В школах, на переменках, евреям устраивали обломы:
— Это вам за то, что вы хотели отравить Сталина.
На нашей коммунальной кухне необъятная Настя часами повествовала о вагонах, где они стоят, какие они и как в них будут перевозить.
— По двести еврейчиков на вагон, — деловито докладывала она и с аппетитом посматривала в сторону нашей комнаты. — Диван я передвину к окну, — мечтала она.
Люди мечтали на коммунальных кухнях великого города.
В воздухе пахло весной и погромом.
И пришел день, когда гражданку Красную попросили составить списки всех евреев ее микрорайона.
— Для отправки в санаторий, — уточнил майор Киселев.
Гражданка Красная принялась за работу — она старательно печатала на высоком «Ундервуде» имена, отчества и фамилии. И адреса. Мелькали там и Поварской, и Стремянная, и Кузнечный. И, прекрасный Невский промелькнул.
Машинка стучала, стучала.
К утру списки были готовы.
— Кто бы мог подумать, что у нас столько еврейчиков? — пропел майор Киселев.

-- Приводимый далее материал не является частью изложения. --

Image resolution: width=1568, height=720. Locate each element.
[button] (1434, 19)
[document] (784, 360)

— Медлить не стоит, — сказала гражданка Красная, — а то многие из этих подонков могут улизнуть.
— Об этом не беспокойтесь, гражданка Красная, — успокоил майор…
Первой арестовали ее — гражданка Красная составила подробные списки всех стукачей, мародеров, грабивших квартиры во время войны, и просто рядовых антисемитов микрорайона. Списки были беспощадны — за единожды произнесенную безобидную «жидовскую морду» вас уже включали в список.

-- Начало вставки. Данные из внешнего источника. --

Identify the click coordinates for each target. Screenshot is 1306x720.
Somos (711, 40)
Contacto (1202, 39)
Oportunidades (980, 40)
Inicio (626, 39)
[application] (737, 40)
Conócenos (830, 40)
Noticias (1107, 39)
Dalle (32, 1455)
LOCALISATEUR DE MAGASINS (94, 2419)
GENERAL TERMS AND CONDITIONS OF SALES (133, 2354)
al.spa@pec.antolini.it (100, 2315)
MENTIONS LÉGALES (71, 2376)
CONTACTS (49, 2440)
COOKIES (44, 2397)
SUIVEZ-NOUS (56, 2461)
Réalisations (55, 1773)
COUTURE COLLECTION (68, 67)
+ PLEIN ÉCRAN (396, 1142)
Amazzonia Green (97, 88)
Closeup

Ее посадили в районную кутузку. Допрашивал сам майор Киселев. Он был беспощаден — в списках он шел пятым. Была вскрыта незаконная деятельность гражданки Красной по производству маранов.
Все эти казахи, латыши и прочие были пойманы и переведены вновь в лоно иудаизма. Неизвестно, куда б сослали и саму гражданку Красную, если б внезапно не сдох человек, фигурировавший в списке Красной под фамилией Джугашвили.

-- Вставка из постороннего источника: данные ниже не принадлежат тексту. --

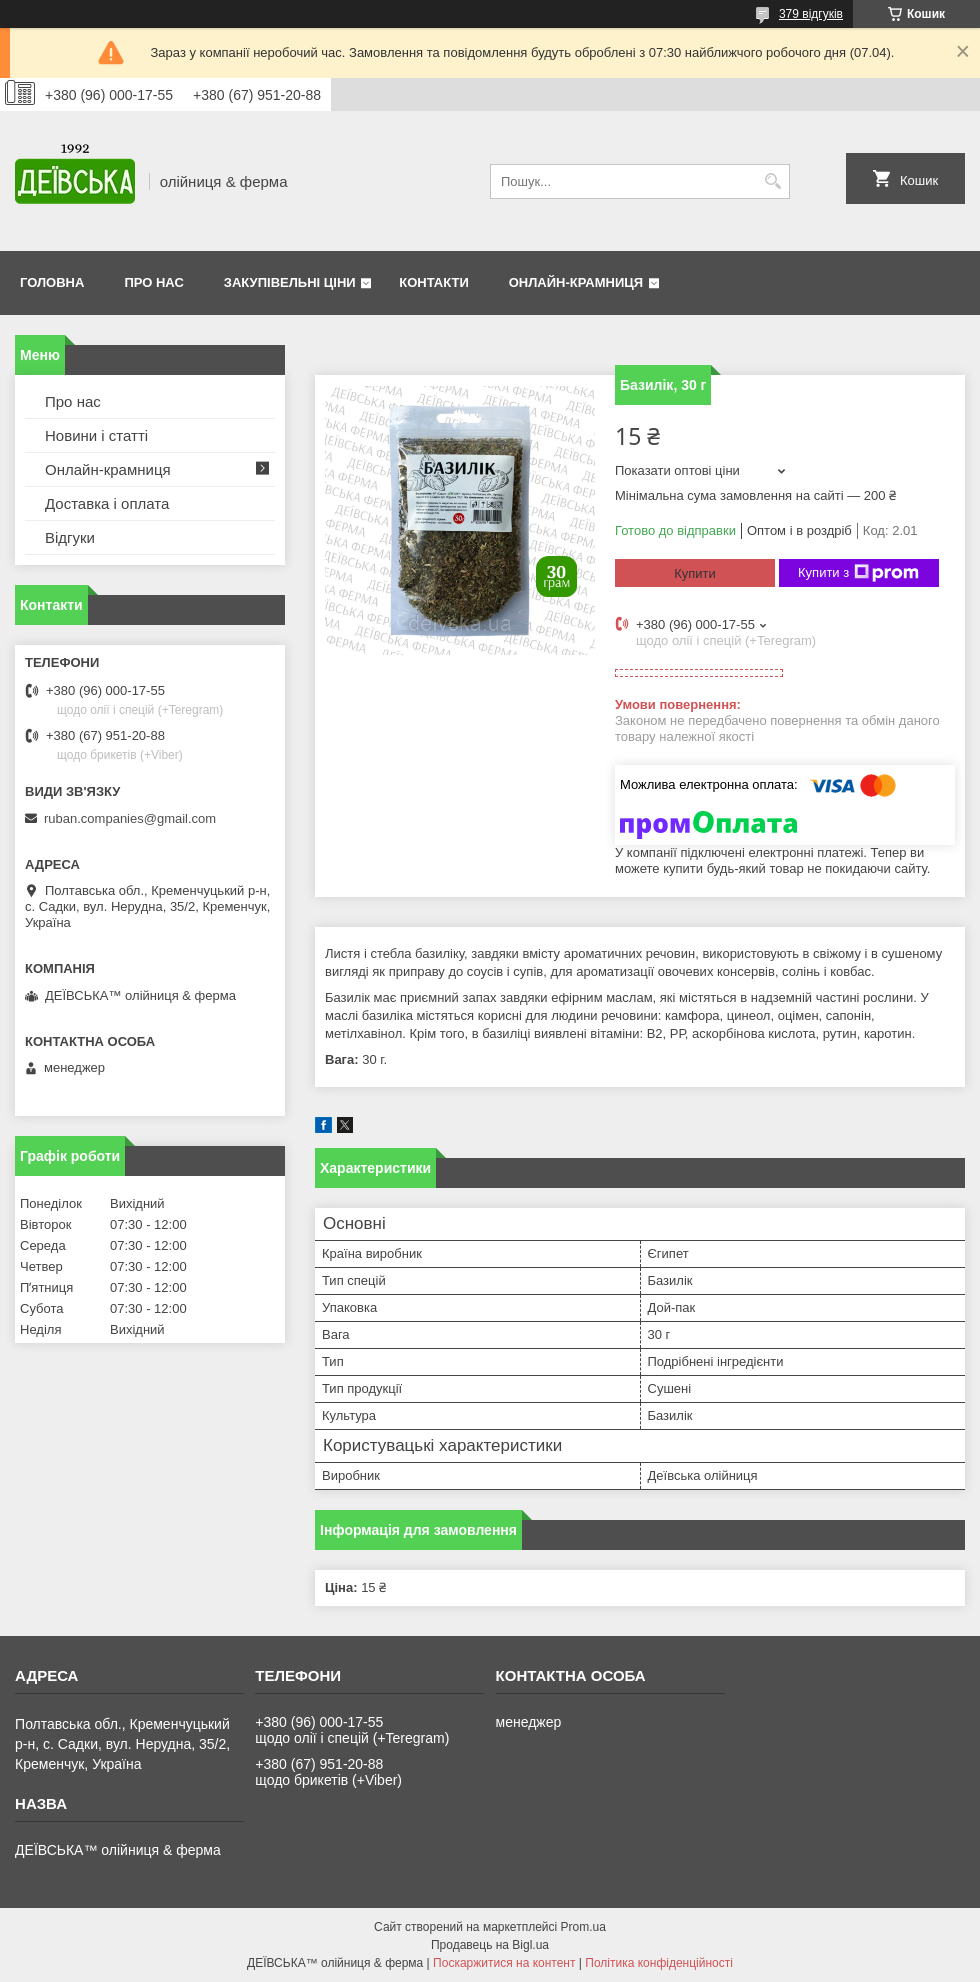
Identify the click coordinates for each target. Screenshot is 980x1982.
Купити (695, 573)
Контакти (434, 282)
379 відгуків (811, 14)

Ее выпустили и даже не выкинули из ЖАКТа, разрешив работать «без права допуска к документам, имеющим графу «национальность».
Жизнь для нее потеряла всякий смысл. Из глаз ее ушел свет, янтарные бусы валялись на подоконнике, «Красную Москву» она отдала дворовому алкоголику Борису.
Вскоре она умерла. На ее похоронах были одни евреи. Они установили ей памятник. На сером камне написано: «Гражданке Красной от маранов Ленинграда»…
Великие решения принимаются, когда солнцем полна голова, вы мотаете алгебру и вам еще нет четырнадцати.
Мне не было четырнадцати. Я жил в Ленинграде, на Владимирском проспекте, в двух шагах от Невского между гробовым магазином и мясной лавкой.
Мяса почти никогда не было, гробы — всегда. И чем меньше продавалось мяса — тем больше гробов.
По дороге в Новый театр, который располагался сразу за магазином, перед вами обязательно проносили один, два, иногда три гроба, и поэтому успех спектакля, даже самого отвратительного — был обеспечен.
После гробов шло что угодно…
На меня гробы не действовали. В этом возрасте Бог оберегает нас — и я видел спектакли такими, какими они были — пресными и скучными.
Мои реакции отличались от реакции зрителей: когда они смеялись — я плакал, а когда плакали — смеялся. И больше всего на пьесе «Южнее 38-й параллели», где в роли бессмертного Ким-Ир-Сена был наш сосед по дому актер Коган. Ему скосили глаза, нацепили френч, поджелтили кожу, но с речью не смогли сделать ничего — Ким-Ир-Сен картавил… Впрочем, и сам Коган, когда вышел на пенсию, неожиданно начал косить…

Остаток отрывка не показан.